What if the LLC is administratively dissolved by the state before the events giving rise to the claim occur? In one North Carolina case, a corporate shareholder, director and officer was protected from liability notwithstanding the dissolution of the corporation, but the decision was predicated on the officer’s lack of knowledge of the dissolution. It remains possible that an officer or director of a corporation or a manager of an LLC with knowledge of an administrative dissolution might be held personally liable for obligations of the entity arising after dissolution. It is less clear whether a shareholder who holds no office or a nonmanaging member of an LLC would be held liable. In any event, note that by statute, reinstatement of a dissolved corporation generally solves the problems, because the reinstatement relates back to the date of dissolution “as if the dissolution had never occurred.” The rule is explicitly made applicable to LLCs by the NC LLC Act.
It should be remembered that managers or members of an LLC can be held liable in some instances without resort to the “drastic remedy” of veil-piercing. Managers of an LLC are liable by statute for their own negligence, wrongful acts or misconduct, in addition to the general case law holding officers liable for their own misdeeds. Managers who vote for an unlawful distribution and members who knowingly receive an unlawful distribution can be liable to the LLC as well.

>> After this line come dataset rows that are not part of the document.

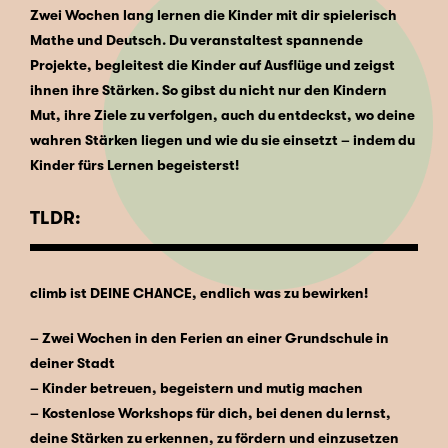
Zwei Wochen lang lernen die Kinder mit dir spielerisch
Mathe und Deutsch. Du veranstaltest spannende
Projekte, begleitest die Kinder auf Ausflüge und zeigst
ihnen ihre Stärken. So gibst du nicht nur den Kindern
Mut, ihre Ziele zu verfolgen, auch du entdeckst, wo deine
wahren Stärken liegen und wie du sie einsetzt – indem du
Kinder fürs Lernen begeisterst!
TLDR:
climb ist DEINE CHANCE, endlich was zu bewirken!
– Zwei Wochen in den Ferien an einer Grundschule in
deiner Stadt
– Kinder betreuen, begeistern und mutig machen
– Kostenlose Workshops für dich, bei denen du lernst,
deine Stärken zu erkennen, zu fördern und einzusetzen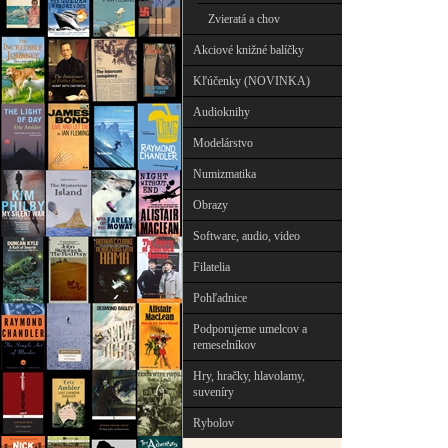
Zvieratá a chov
Akciové knižné balíčky
Kľúčenky (NOVINKA)
Audioknihy
Modelárstvo
Numizmatika
Obrazy
Software, audio, video
Filatelia
Pohľadnice
Podporujeme umelcov a
remeselníkov
Hry, hračky, hlavolamy,
suveníry
Rybolov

Inevitably, North Carolina’s courts will apply the corporate veil-piercing doctrine to LLCs in some form. Ideally, the courts will focus on the substantive commission of fraud or wrong, and place less emphasis on the factors more peculiar to corporations, such as formalities, record-keeping, capitalization, dividends, and delegation of management. Nevertheless, LLC owners are well-advised to maintain adequate records, refrain from commingling personal and entity funds, sign contracts and engagements in the name of the LLC, correspond in the name of the LLC and do all the other little things which indicate to the outside world that a separate business entity is alive and functioning.